Required work:
When a line in the data below includes "euskera", pick it out and copy it.

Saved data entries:

════════════════════

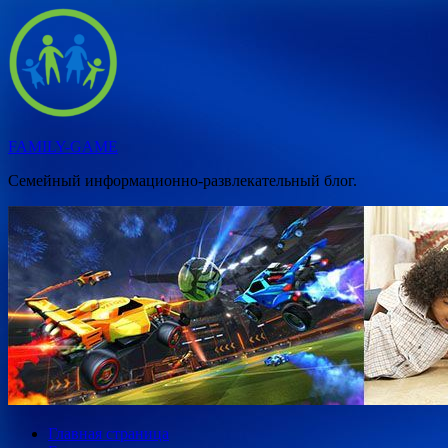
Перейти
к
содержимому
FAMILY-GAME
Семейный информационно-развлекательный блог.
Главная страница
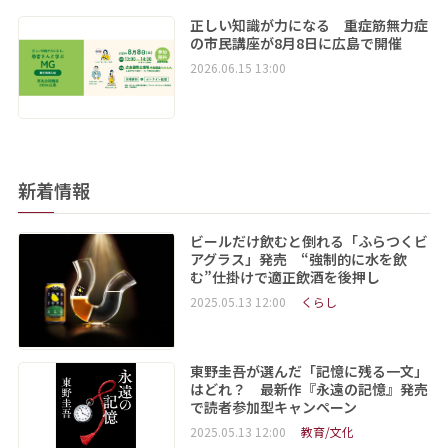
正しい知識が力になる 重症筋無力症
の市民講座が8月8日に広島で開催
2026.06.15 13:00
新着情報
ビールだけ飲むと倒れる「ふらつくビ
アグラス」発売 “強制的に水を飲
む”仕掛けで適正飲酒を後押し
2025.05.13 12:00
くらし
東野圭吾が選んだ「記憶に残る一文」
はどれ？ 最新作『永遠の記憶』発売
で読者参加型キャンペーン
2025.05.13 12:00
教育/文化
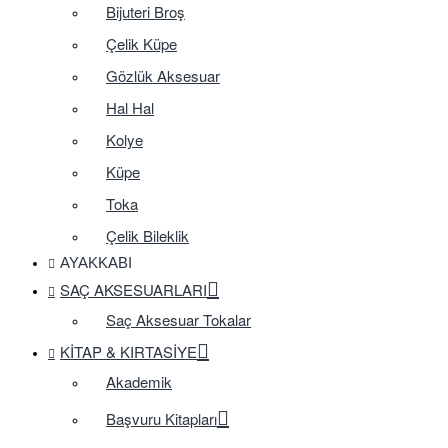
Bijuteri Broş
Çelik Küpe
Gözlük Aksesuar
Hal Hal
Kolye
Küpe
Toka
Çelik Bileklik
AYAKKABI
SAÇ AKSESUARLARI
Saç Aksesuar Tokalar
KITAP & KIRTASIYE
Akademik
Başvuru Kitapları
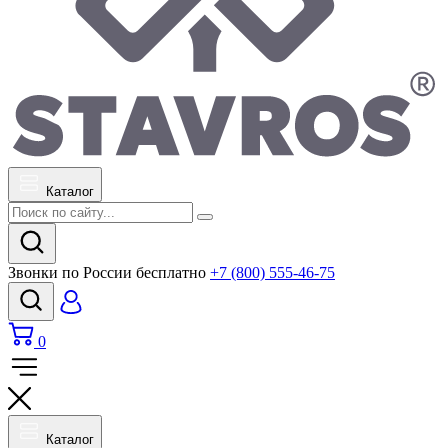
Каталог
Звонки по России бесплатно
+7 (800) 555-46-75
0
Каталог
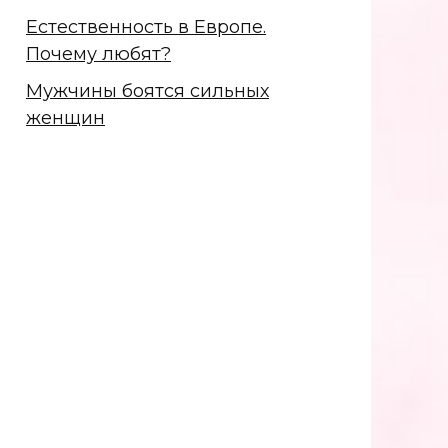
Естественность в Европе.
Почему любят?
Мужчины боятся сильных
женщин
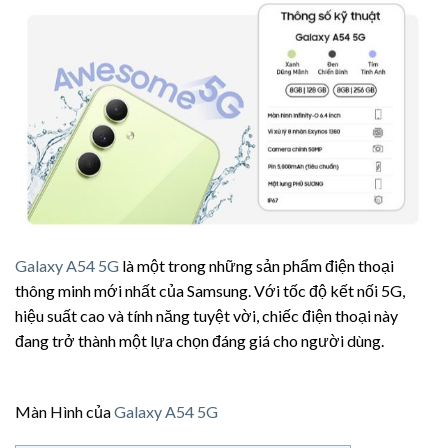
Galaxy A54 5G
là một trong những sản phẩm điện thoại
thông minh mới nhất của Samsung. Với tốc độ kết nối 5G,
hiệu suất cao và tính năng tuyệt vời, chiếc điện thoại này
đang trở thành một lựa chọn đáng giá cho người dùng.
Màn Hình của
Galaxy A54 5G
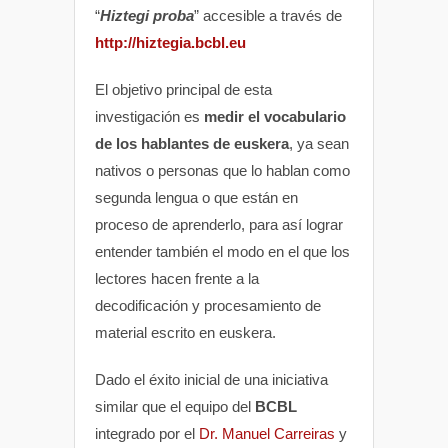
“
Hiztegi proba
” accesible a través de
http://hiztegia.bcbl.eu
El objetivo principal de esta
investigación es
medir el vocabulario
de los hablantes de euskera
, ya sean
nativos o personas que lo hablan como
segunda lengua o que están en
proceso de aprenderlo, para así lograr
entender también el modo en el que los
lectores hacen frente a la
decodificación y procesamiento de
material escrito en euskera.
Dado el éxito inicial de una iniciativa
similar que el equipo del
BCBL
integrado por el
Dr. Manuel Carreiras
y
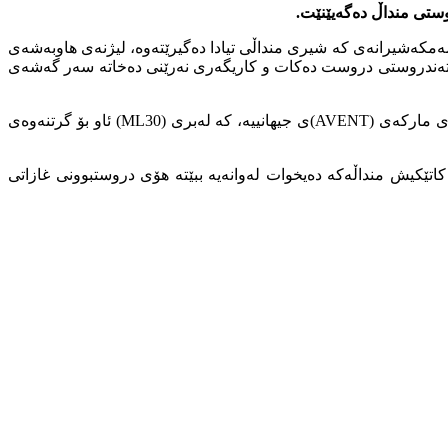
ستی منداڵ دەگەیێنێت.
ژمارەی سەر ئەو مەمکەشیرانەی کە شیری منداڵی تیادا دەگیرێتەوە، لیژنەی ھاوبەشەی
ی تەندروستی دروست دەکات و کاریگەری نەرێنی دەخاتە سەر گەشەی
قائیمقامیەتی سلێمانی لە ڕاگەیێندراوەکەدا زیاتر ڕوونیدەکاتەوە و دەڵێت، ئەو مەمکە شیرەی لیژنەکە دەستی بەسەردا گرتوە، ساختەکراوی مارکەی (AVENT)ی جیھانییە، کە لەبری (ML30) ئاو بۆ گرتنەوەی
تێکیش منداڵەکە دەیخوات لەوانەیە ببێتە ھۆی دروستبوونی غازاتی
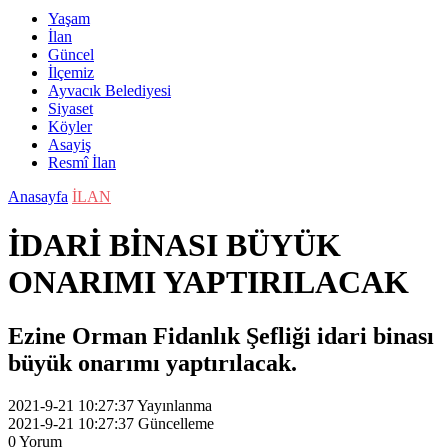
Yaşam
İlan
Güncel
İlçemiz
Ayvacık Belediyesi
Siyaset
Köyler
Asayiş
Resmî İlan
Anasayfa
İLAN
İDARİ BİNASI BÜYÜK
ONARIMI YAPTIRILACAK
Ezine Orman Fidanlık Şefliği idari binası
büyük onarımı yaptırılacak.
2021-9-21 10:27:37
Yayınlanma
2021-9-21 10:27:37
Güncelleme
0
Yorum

════════════════════

Written response:
de los hablantes de euskera
material escrito en euskera.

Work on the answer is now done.